***** SOURCE RECORDS

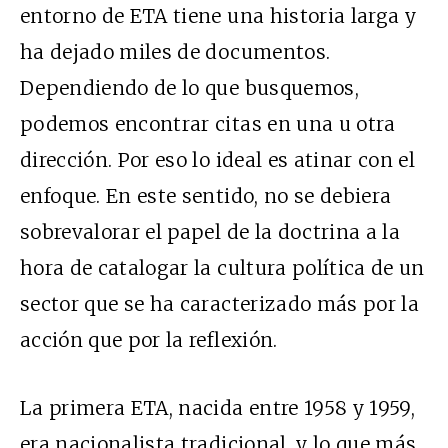
entorno de ETA tiene una historia larga y
ha dejado miles de documentos.
Dependiendo de lo que busquemos,
podemos encontrar citas en una u otra
dirección. Por eso lo ideal es atinar con el
enfoque. En este sentido, no se debiera
sobrevalorar el papel de la doctrina a la
hora de catalogar la cultura política de un
sector que se ha caracterizado más por la
acción que por la reflexión.
La primera ETA, nacida entre 1958 y 1959,
era nacionalista tradicional, y lo que más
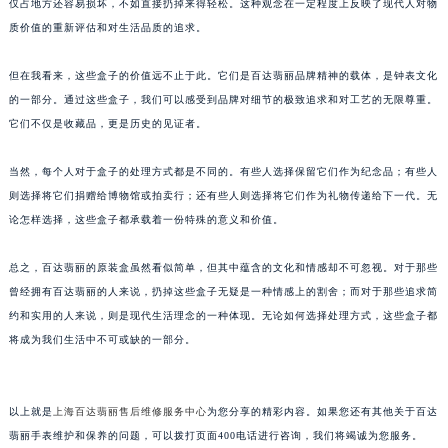
然而，在这个快节奏的时代里，许多人开始追求简约和实用。他们认为这些精美的盒子不
南通市崇川区工农路57号圆融广场写字楼16层1603室（需提前预约）
仅占地方还容易损坏，不如直接扔掉来得轻松。这种观念在一定程度上反映了现代人对物
苏州市苏州工业园区星港街199号苏州中心办公楼C座22层08室（需提前预约）
质价值的重新评估和对生活品质的追求。
武汉市江汉区解放大道686号世界贸易大厦38层09室（需提前预约）
但在我看来，这些盒子的价值远不止于此。它们是百达翡丽品牌精神的载体，是钟表文化
南宁市青秀区金湖路59号地王大厦12楼1224室（需提前预约）
的一部分。通过这些盒子，我们可以感受到品牌对细节的极致追求和对工艺的无限尊重。
合肥市蜀山区潜山路111号万象城华润大厦B座12楼03室（需提前预约）
它们不仅是收藏品，更是历史的见证者。
泉州市丰泽区宝洲路729号浦西万达中心写字楼A座7楼709室（需提前预约）
青岛市南区山东路6号华润大厦B座22层04室（需提前预约）
当然，每个人对于盒子的处理方式都是不同的。有些人选择保留它们作为纪念品；有些人
烟台市芝罘区胜利路139号万达金融中心A座907室（需提前预约）
则选择将它们捐赠给博物馆或拍卖行；还有些人则选择将它们作为礼物传递给下一代。无
长春市朝阳区西安大路727号中银大厦A座(旺进大厦)18层09室（需提前预约）
论怎样选择，这些盒子都承载着一份特殊的意义和价值。
贵阳市南明区都司高架桥路33号亨特国际金融中心14楼14D（需提前预约）
总之，百达翡丽的原装盒虽然看似简单，但其中蕴含的文化和情感却不可忽视。对于那些
昆明市盘龙区北京路928号同德昆明广场写字楼10层06室（需提前预约）
曾经拥有百达翡丽的人来说，扔掉这些盒子无疑是一种情感上的割舍；而对于那些追求简
石家庄市长安区中山东路39号勒泰中心写字楼B座13层07室（需提前预约）
约和实用的人来说，则是现代生活理念的一种体现。无论如何选择处理方式，这些盒子都
西安市碑林区南关正街88号华侨城长安国际中心E座6楼10室（需提前预约）
将成为我们生活中不可或缺的一部分。
海口市龙华区金贸东路5号海口华润大厦B座17层1707室（需提前预约）
唐山市路南区新华东道100号万达广场写字楼A座10层1002室（需提前预约）
以上就是
上海百达翡丽售后维修服务中心
为您分享的精彩内容。如果您还有其他关于百达
台州市椒江区东海大道1800号腾达中心东1幢20楼2002室（需提前预约）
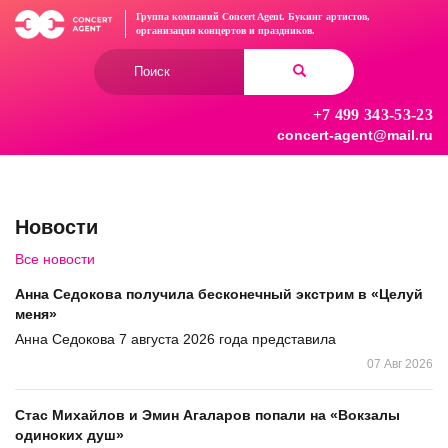
Перейти
Группа компаний Concert Agent.
Букинг артистов,
к
организация концертов
и праздников.
основному
Форма
содержанию
поиска
+7 499 343-53-23
Найти
concert-agent@mail.ru
Новости
Все новости
Анна Седокова получила бесконечный экстрим в «Целуй
меня»
Анна Седокова 7 августа 2026 года представила
07 Авг 2026
Стас Михайлов и Эмин Агаларов попали на «Вокзалы
одиноких душ»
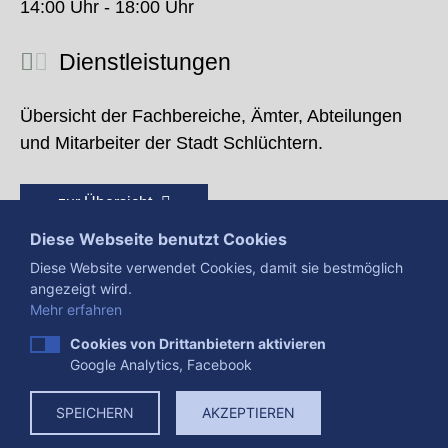
14:00 Uhr - 18:00 Uhr
Dienstleistungen
Übersicht der Fachbereiche, Ämter, Abteilungen
und Mitarbeiter der Stadt Schlüchtern.
zur Übersicht
Diese Webseite benutzt Cookies
Diese Website verwendet Cookies, damit sie bestmöglich
angezeigt wird.
Mehr erfahren
Cookies von Drittanbietern aktivieren
Google Analytics, Facebook
Presse
Impressum
Datenschutzerklärung
SPEICHERN
AKZEPTIEREN
Datenverarbeitung
Cookies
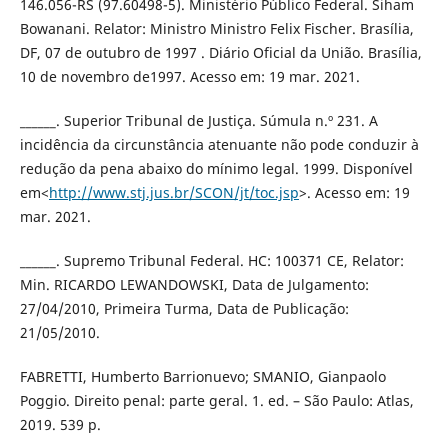
146.056-RS (97.60498-5). Ministério Público Federal. Siham
Bowanani. Relator: Ministro Ministro Felix Fischer. Brasília,
DF, 07 de outubro de 1997 . Diário Oficial da União. Brasília,
10 de novembro de1997. Acesso em: 19 mar. 2021.
______. Superior Tribunal de Justiça. Súmula n.º 231. A
incidência da circunstância atenuante não pode conduzir à
redução da pena abaixo do mínimo legal. 1999. Disponível
em<
http://www.stj.jus.br/SCON/jt/toc.jsp
>. Acesso em: 19
mar. 2021.
______. Supremo Tribunal Federal. HC: 100371 CE, Relator:
Min. RICARDO LEWANDOWSKI, Data de Julgamento:
27/04/2010, Primeira Turma, Data de Publicação:
21/05/2010.
FABRETTI, Humberto Barrionuevo; SMANIO, Gianpaolo
Poggio. Direito penal: parte geral. 1. ed. – São Paulo: Atlas,
2019. 539 p.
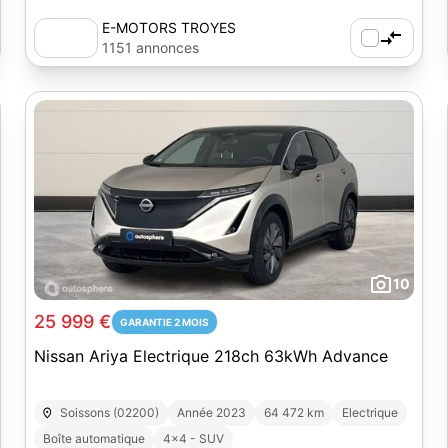
E-MOTORS TROYES
1151 annonces
10
25 999 €
GARANTIE 2 MOIS
Nissan Ariya Electrique 218ch 63kWh Advance
Soissons (02200)
Année 2023
64 472 km
Electrique
Boîte automatique
4x4 - SUV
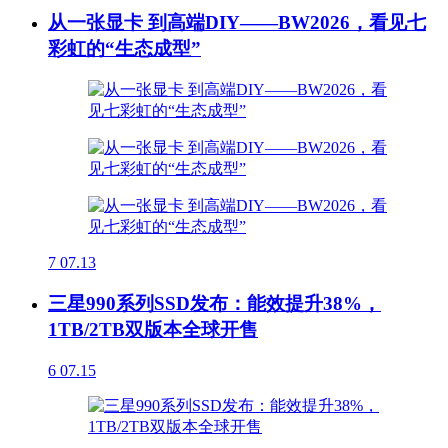
从一张显卡 到高端DIY——BW2026，看见七
彩虹的“生态成型”
7
07.13
三星990系列SSD发布：能效提升38%，
1TB/2TB双版本全球开售
6
07.15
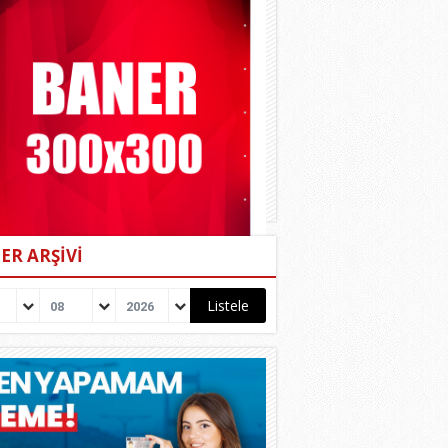
ER ARŞİVİ
08
2026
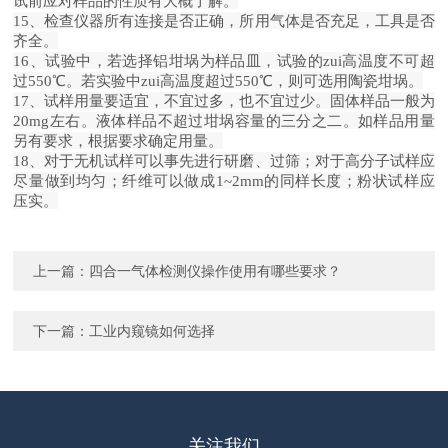
试前应对样品的性质有大概了解。
15、检查仪器所有连接是否正确，所用气体是否充足，工具是否
齐全。
16、试验中，若选择铝坩埚为样品皿，试验的zui高温度不可超
过550℃。若实验中zui高温度超过550℃，则可选用陶瓷坩埚。
17、试样用量要适宜，不宜过多，也不宜过少。固体样品一般为
20mg左右。液体样品不超过坩埚容量的三分之二。如样品用量
另有要求，根据要求确定用量。
18、对于无机试样可以事先进行研磨、过筛；对于高分子试样应
尽量做到均匀；纤维可以做成1~2mm的同样长度；粉状试样应
压实。
上一篇：
四合一气体检测仪操作使用有哪些要求？
下一篇：
工业内窥镜如何选择
关注我们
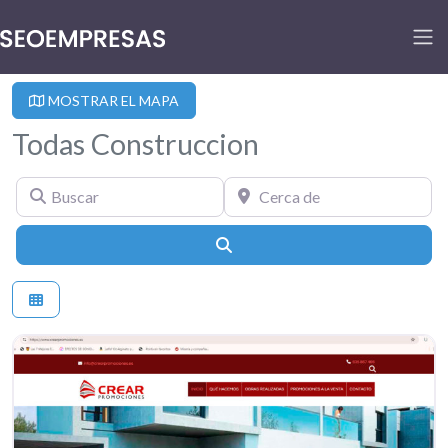
MOSTRAR EL MAPA
Todas Construccion
Buscar
Cerca de
Buscar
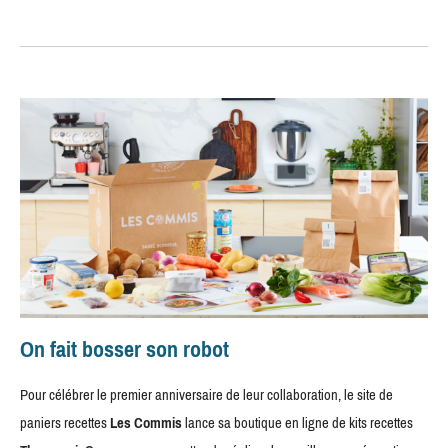
On fait bosser son robot
Pour célébrer le premier anniversaire de leur collaboration, le site de
paniers recettes
Les Commis
lance sa boutique en ligne de kits recettes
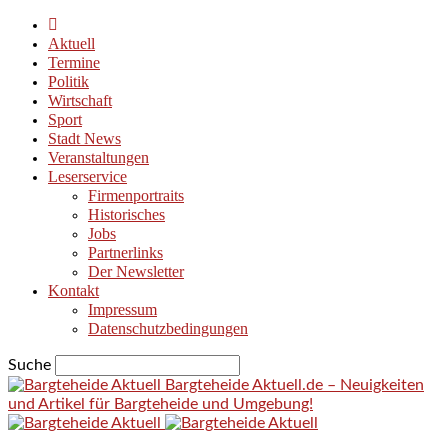
Aktuell
Termine
Politik
Wirtschaft
Sport
Stadt News
Veranstaltungen
Leserservice
Firmenportraits
Historisches
Jobs
Partnerlinks
Der Newsletter
Kontakt
Impressum
Datenschutzbedingungen
Suche
Bargteheide Aktuell.de – Neuigkeiten
und Artikel für Bargteheide und Umgebung!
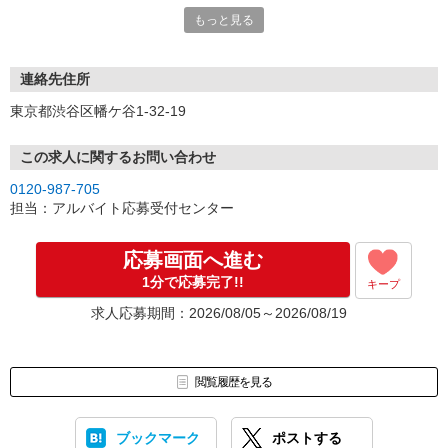
こちらより折り返しご連絡いたします。
もっと見る
連絡先住所
東京都渋谷区幡ケ谷1-32-19
この求人に関するお問い合わせ
0120-987-705
担当：アルバイト応募受付センター
応募画面へ進む
1分で応募完了!!
キープ
求人応募期間：2026/08/05～2026/08/19
閲覧履歴を見る
ブックマーク
ポストする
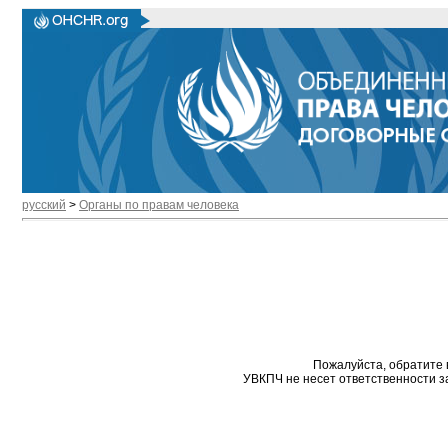
русский
>
Органы по правам человека
Пожалуйста, обратите 
УВКПЧ не несет ответственности з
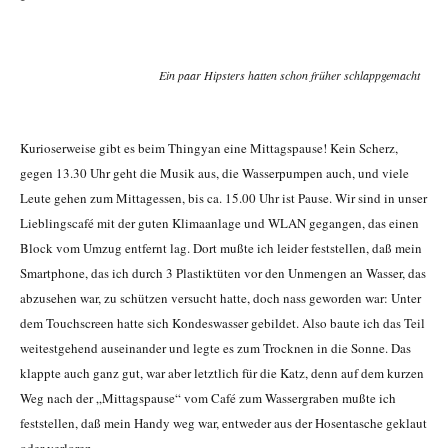
Ein paar Hipsters hatten schon früher schlappgemacht
Kurioserweise gibt es beim Thingyan eine Mittagspause! Kein Scherz,
gegen 13.30 Uhr geht die Musik aus, die Wasserpumpen auch, und viele
Leute gehen zum Mittagessen, bis ca. 15.00 Uhr ist Pause. Wir sind in unser
Lieblingscafé mit der guten Klimaanlage und WLAN gegangen, das einen
Block vom Umzug entfernt lag. Dort mußte ich leider feststellen, daß mein
Smartphone, das ich durch 3 Plastiktüten vor den Unmengen an Wasser, das
abzusehen war, zu schützen versucht hatte, doch nass geworden war: Unter
dem Touchscreen hatte sich Kondeswasser gebildet. Also baute ich das Teil
weitestgehend auseinander und legte es zum Trocknen in die Sonne. Das
klappte auch ganz gut, war aber letztlich für die Katz, denn auf dem kurzen
Weg nach der „Mittagspause“ vom Café zum Wassergraben mußte ich
feststellen, daß mein Handy weg war, entweder aus der Hosentasche geklaut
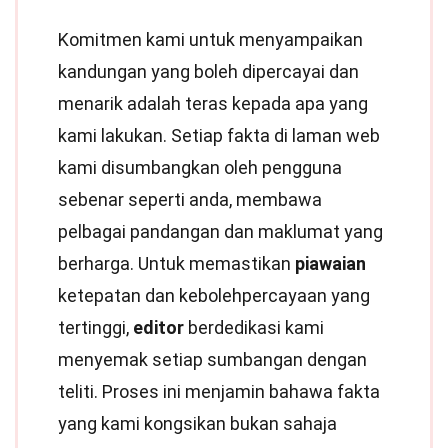
Komitmen kami untuk menyampaikan
kandungan yang boleh dipercayai dan
menarik adalah teras kepada apa yang
kami lakukan. Setiap fakta di laman web
kami disumbangkan oleh pengguna
sebenar seperti anda, membawa
pelbagai pandangan dan maklumat yang
berharga. Untuk memastikan
piawaian
ketepatan dan kebolehpercayaan yang
tertinggi,
editor
berdedikasi kami
menyemak setiap sumbangan dengan
teliti. Proses ini menjamin bahawa fakta
yang kami kongsikan bukan sahaja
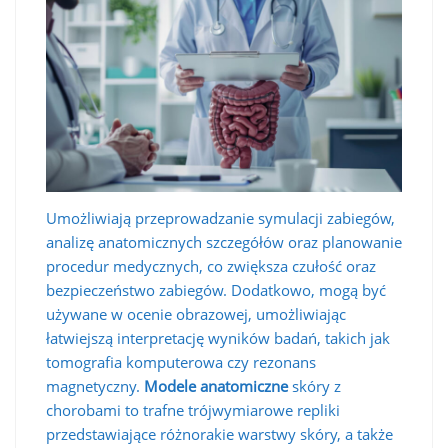
Umożliwiają przeprowadzanie symulacji zabiegów,
analizę anatomicznych szczegółów oraz planowanie
procedur medycznych, co zwiększa czułość oraz
bezpieczeństwo zabiegów. Dodatkowo, mogą być
używane w ocenie obrazowej, umożliwiając
łatwiejszą interpretację wyników badań, takich jak
tomografia komputerowa czy rezonans
magnetyczny.
Modele anatomiczne
skóry z
chorobami to trafne trójwymiarowe repliki
przedstawiające różnorakie warstwy skóry, a także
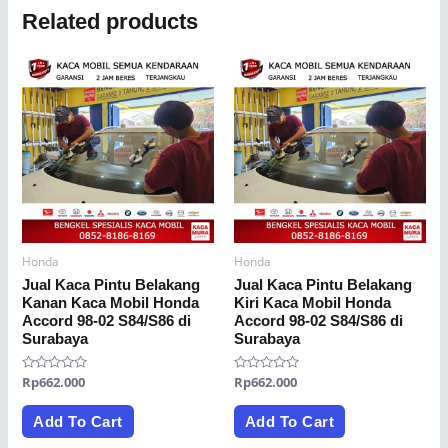
Related products
Honda
Honda
Jual Kaca Pintu Belakang
Jual Kaca Pintu Belakang
Kanan Kaca Mobil Honda
Kiri Kaca Mobil Honda
Accord 98-02 S84/S86 di
Accord 98-02 S84/S86 di
Surabaya
Surabaya
Rated
Rp
662.000
Rated
Rp
662.000
0
0
out
out
of
of
Add To Cart
Add To Cart
5
5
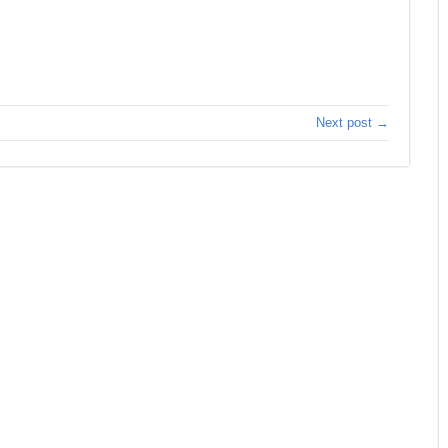
Next post →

**********

ABOUT THIS EXERCISE:
Take the material above from the line containing "Pour célébrer le" up to and including the line containing "Historisches" and retype it exactly, without any pictures.

REPLY:
Pour célébrer le premier anniversaire de leur collaboration, le site de
paniers recettes
Les Commis
lance sa boutique en ligne de kits recettes
Aktuell
Termine
Politik
Wirtschaft
Sport
Stadt News
Veranstaltungen
Leserservice
Firmenportraits
Historisches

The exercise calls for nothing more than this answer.